#### [Your instructions]
The copy must match the data below line for line and contain no images.

#### [Records shown]
>>>>>

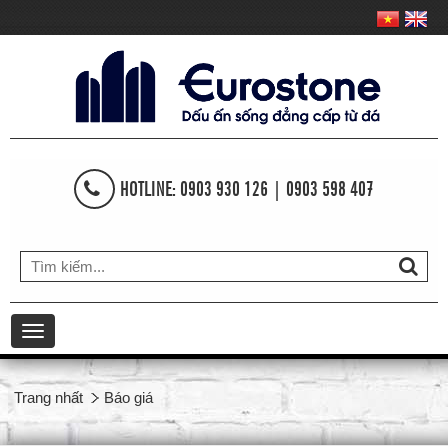
HOTLINE: 0903 930 126 | 0903 598 407
Toggle
navigation
Trang nhất
Báo giá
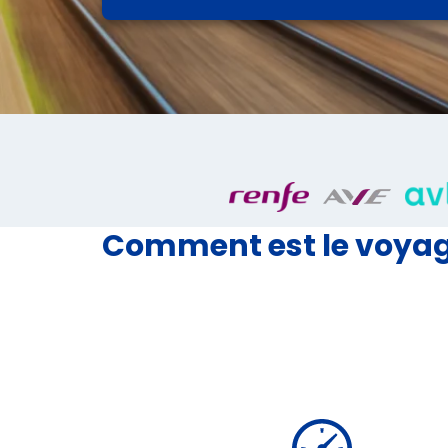
Comment est le voyage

<<<<<

#### [Exercise answer]
HOTLINE: 0903 930 126 | 0903 598 407
Toggle
navigation
Trang nhất
Báo giá
Comment est le voyage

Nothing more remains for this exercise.